Exercise goal:
Report each line of the records where "button" occurs.

Records for the exercise:
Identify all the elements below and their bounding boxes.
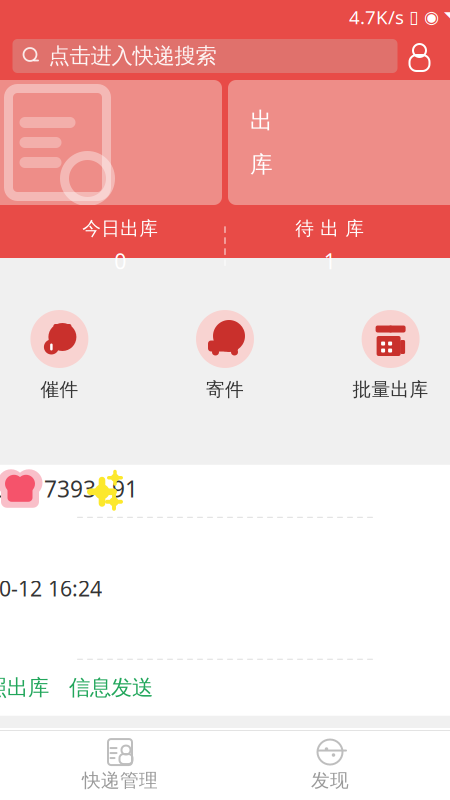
staticText: 0 bbox=[114, 247, 126, 275]
staticText: 寄件 bbox=[206, 378, 244, 401]
staticText: 今日出库 bbox=[82, 217, 158, 240]
button[interactable]: 批量出库 bbox=[308, 310, 450, 401]
button[interactable]: 发现 bbox=[225, 731, 435, 798]
staticText: 入库时间：2018-10-12 16:24 bbox=[0, 574, 102, 602]
staticText: 待 出 库 bbox=[295, 217, 364, 240]
button[interactable]: Account bbox=[398, 39, 442, 73]
staticText: ◉ bbox=[424, 7, 439, 27]
staticText: 信息发送 bbox=[69, 675, 153, 701]
staticText: ◥ bbox=[444, 8, 450, 26]
staticText: 91 bbox=[112, 474, 138, 504]
staticText: ▯ bbox=[409, 7, 419, 27]
button[interactable]: 催件 bbox=[0, 310, 142, 401]
staticText: 库 bbox=[250, 150, 273, 178]
staticText: 催件 bbox=[40, 378, 78, 401]
staticText: 拍照出库 bbox=[0, 675, 49, 701]
staticText: 点击进入快递搜索 bbox=[48, 43, 216, 69]
button[interactable]: 出 bbox=[228, 80, 450, 205]
staticText: 4.7K/s bbox=[349, 5, 404, 29]
staticText: 发现 bbox=[311, 769, 349, 792]
button[interactable]: 快递管理 bbox=[15, 731, 225, 798]
staticText: 1 bbox=[324, 247, 336, 275]
button[interactable]: 信息发送 bbox=[49, 675, 153, 701]
button[interactable]: 拍照出库 bbox=[0, 675, 49, 701]
staticText: 出 bbox=[250, 107, 273, 134]
button[interactable]: 入 bbox=[0, 80, 222, 205]
button[interactable]: 点击进入快递搜索 bbox=[12, 39, 398, 73]
staticText: 712 bbox=[0, 474, 4, 504]
staticText: 快递管理 bbox=[82, 769, 158, 792]
button[interactable]: 寄件 bbox=[142, 310, 308, 401]
staticText: 7393 bbox=[44, 474, 96, 504]
staticText: 批量出库 bbox=[353, 378, 429, 401]
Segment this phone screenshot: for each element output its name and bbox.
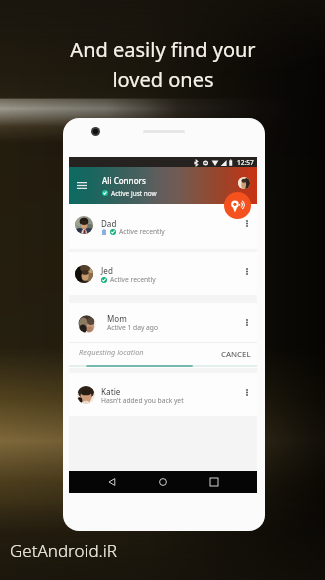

Response below:
button[interactable]: 批量出库 bbox=[308, 310, 450, 401]
button[interactable]: 发现 bbox=[225, 731, 435, 798]
button[interactable]: Account bbox=[398, 39, 442, 73]
button[interactable]: 催件 bbox=[0, 310, 142, 401]
button[interactable]: 出 bbox=[228, 80, 450, 205]
button[interactable]: 快递管理 bbox=[15, 731, 225, 798]
button[interactable]: 信息发送 bbox=[49, 675, 153, 701]
button[interactable]: 拍照出库 bbox=[0, 675, 49, 701]
button[interactable]: 入 bbox=[0, 80, 222, 205]
button[interactable]: 点击进入快递搜索 bbox=[12, 39, 398, 73]
button[interactable]: 寄件 bbox=[142, 310, 308, 401]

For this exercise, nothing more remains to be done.